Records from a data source
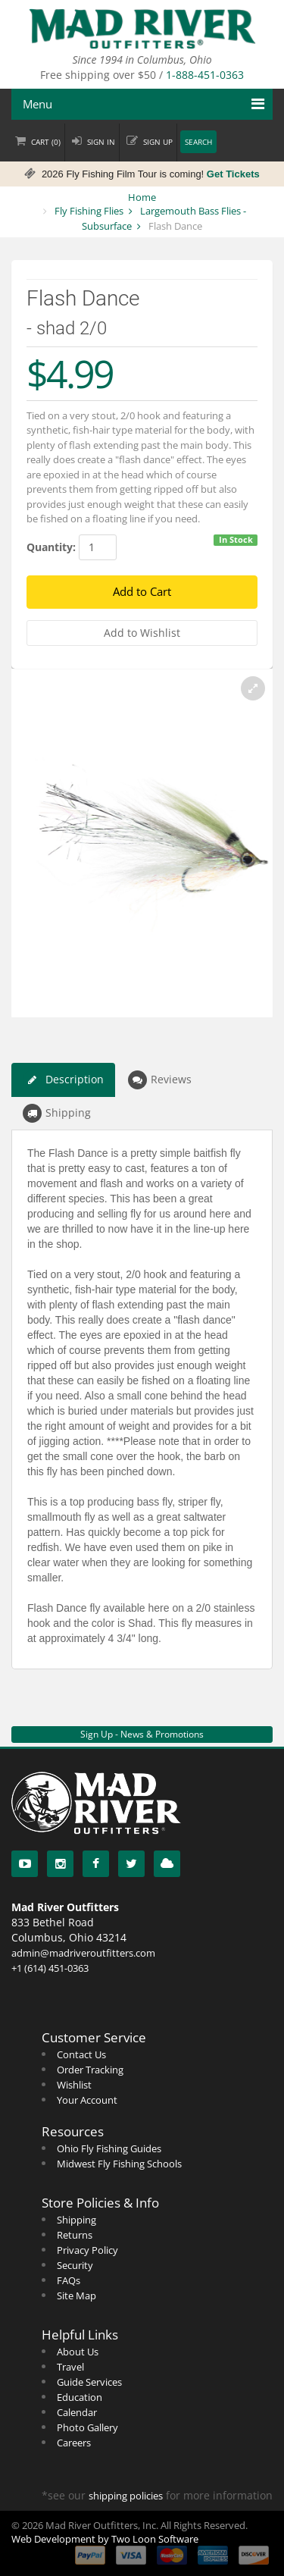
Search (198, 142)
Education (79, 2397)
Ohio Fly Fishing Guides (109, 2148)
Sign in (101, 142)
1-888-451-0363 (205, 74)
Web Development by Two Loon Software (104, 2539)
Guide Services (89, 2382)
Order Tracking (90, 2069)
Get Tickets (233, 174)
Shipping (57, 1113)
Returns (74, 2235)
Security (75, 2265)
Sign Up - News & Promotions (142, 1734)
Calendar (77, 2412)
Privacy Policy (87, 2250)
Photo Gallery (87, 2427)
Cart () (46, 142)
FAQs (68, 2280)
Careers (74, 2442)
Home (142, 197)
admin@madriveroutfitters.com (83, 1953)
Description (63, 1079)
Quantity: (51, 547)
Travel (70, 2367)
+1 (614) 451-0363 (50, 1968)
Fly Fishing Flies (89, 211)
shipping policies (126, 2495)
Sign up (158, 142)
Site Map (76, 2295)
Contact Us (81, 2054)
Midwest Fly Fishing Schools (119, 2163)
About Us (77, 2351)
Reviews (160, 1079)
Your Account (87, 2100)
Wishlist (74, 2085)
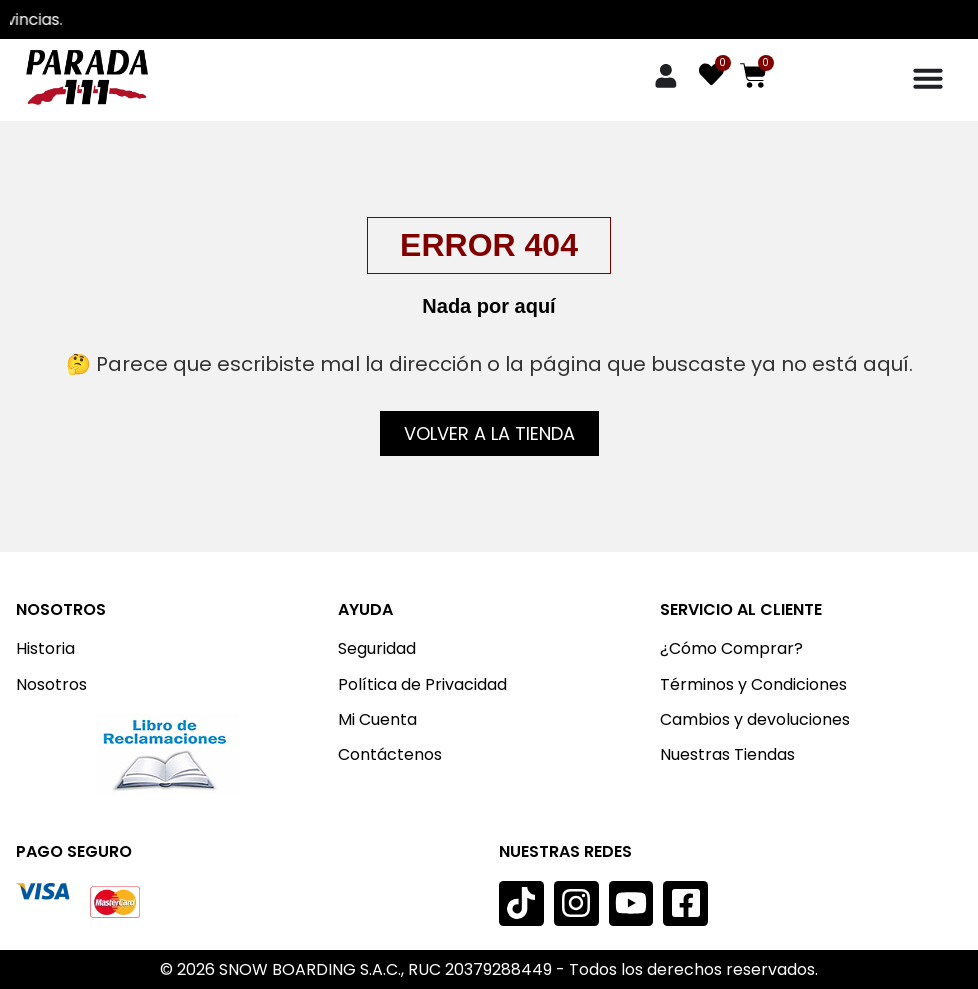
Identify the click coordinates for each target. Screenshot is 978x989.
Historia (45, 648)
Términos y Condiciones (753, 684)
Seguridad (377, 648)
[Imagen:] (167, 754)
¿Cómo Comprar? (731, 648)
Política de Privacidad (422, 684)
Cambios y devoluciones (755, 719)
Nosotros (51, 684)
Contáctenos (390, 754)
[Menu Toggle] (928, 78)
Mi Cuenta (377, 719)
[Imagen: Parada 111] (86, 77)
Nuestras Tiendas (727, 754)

What the task requires: I'd like the data above duplicated exactly, with no pictures included.

Reply to the task:
Search (198, 142)
Education (79, 2397)
Ohio Fly Fishing Guides (109, 2148)
Sign in (101, 142)
1-888-451-0363 (205, 74)
Web Development by Two Loon Software (104, 2539)
Guide Services (89, 2382)
Order Tracking (90, 2069)
Get Tickets (233, 174)
Shipping (57, 1113)
Returns (74, 2235)
Security (75, 2265)
Sign Up - News & Promotions (142, 1734)
Calendar (77, 2412)
Privacy Policy (87, 2250)
Photo Gallery (87, 2427)
Cart () (46, 142)
FAQs (68, 2280)
Careers (74, 2442)
Home (142, 197)
admin@madriveroutfitters.com (83, 1953)
Description (63, 1079)
Quantity: (51, 547)
Travel (70, 2367)
+1 (614) 451-0363 (50, 1968)
Fly Fishing Flies (89, 211)
shipping policies (126, 2495)
Sign up (158, 142)
Site Map (76, 2295)
Contact Us (81, 2054)
Midwest Fly Fishing Schools (119, 2163)
About Us (77, 2351)
Reviews (160, 1079)
Your Account (87, 2100)
Wishlist (74, 2085)
Identify the click coordinates for each target. Screenshot is 978x989.
Historia (45, 648)
Términos y Condiciones (753, 684)
Seguridad (377, 648)
[Imagen:] (167, 754)
¿Cómo Comprar? (731, 648)
Política de Privacidad (422, 684)
Cambios y devoluciones (755, 719)
Nosotros (51, 684)
Contáctenos (390, 754)
[Menu Toggle] (928, 78)
Mi Cuenta (377, 719)
[Imagen: Parada 111] (86, 77)
Nuestras Tiendas (727, 754)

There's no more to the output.